I use Facebook's translation of comments a fair bit and it enables me to usually get at least the gist of what's being said - and sometimes a clear view of it. If that level of accuracy could be applied to in-person audio it could be a lot more useful than not having it.
The point is that an imperfect translation engine can be adequate for making sense of written text in an asynchronous way (if one sentence is confusing your eyes can jump back to the previous one to try to guess the connection, etc.), but be near-unusable for on the fly translation of a real world conversation. Context matters a lot.
Then your argument is actually that they won't be able to do real time audio translation to a similar level of accuracy to Google Translate. The comment I replied to did not make that argument.
The point I am making that you are referring to is that while you may be able to understand a piece of text in a foreign language translated visually by Google Translate (because your eyes can jump forward/backwards in the text, reread a confusing sentence, you can pause for a second and try to make sense of it, etc.), if the exact same text were translated in audio form, as part of a live, 1-1 conversation, you wouldn't be able to make sense of a lot of it because you can't do all the things I just listed which help deal with imperfect translations.
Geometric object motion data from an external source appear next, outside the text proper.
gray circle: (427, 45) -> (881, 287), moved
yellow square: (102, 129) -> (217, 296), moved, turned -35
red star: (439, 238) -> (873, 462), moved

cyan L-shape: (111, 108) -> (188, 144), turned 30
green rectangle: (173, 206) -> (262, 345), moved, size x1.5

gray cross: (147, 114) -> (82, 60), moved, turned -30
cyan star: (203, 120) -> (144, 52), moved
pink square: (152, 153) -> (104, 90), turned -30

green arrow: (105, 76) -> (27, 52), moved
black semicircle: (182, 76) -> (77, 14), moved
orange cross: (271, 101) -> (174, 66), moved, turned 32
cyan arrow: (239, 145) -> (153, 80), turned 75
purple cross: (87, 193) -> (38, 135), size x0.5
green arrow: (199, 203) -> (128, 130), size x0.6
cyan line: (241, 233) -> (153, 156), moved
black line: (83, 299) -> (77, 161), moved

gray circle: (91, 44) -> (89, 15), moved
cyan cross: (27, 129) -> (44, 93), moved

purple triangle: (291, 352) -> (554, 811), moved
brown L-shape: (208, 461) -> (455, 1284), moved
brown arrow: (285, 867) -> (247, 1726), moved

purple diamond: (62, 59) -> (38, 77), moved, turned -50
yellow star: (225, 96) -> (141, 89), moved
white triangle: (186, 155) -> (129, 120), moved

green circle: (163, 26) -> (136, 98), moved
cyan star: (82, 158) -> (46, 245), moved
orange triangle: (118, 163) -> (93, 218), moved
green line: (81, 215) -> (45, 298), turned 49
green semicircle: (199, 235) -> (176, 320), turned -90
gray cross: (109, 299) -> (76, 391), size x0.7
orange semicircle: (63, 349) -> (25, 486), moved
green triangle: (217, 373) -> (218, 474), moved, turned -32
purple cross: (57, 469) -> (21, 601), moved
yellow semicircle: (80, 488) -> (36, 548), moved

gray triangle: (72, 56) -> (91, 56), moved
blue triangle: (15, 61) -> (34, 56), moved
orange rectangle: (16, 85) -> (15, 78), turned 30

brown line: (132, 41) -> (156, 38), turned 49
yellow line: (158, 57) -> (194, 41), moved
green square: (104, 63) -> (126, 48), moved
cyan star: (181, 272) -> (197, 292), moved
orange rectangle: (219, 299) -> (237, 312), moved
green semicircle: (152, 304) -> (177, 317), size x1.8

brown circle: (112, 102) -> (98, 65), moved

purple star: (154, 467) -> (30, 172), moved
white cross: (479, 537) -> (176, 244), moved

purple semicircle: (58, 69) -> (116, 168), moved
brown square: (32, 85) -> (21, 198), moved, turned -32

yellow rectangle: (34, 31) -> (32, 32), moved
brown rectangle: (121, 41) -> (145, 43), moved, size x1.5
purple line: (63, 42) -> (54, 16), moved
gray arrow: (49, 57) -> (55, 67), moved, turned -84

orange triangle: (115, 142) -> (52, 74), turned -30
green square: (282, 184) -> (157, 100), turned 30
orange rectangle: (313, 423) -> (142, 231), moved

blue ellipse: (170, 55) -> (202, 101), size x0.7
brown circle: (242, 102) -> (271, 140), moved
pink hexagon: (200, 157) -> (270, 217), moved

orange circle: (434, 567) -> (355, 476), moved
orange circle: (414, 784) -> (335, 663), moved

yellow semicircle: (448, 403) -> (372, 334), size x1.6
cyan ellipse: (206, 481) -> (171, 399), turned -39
It's the same thing as if I read you a very complicated scientific paper you're not familiar with out loud, versus you reading it yourself. You will understand more in the latter situation.
(imagine if we had this back and forth in 2 different languages using Google earbuds, instead of over a textual medium :-)
I don't agree. No-one knowing you're using such translation is going to talk to you in a normal conversational manner. They'll talk to you in a simplified, slowed-down fashion. And having such translation ability in such a situation would still be better than the alternatives.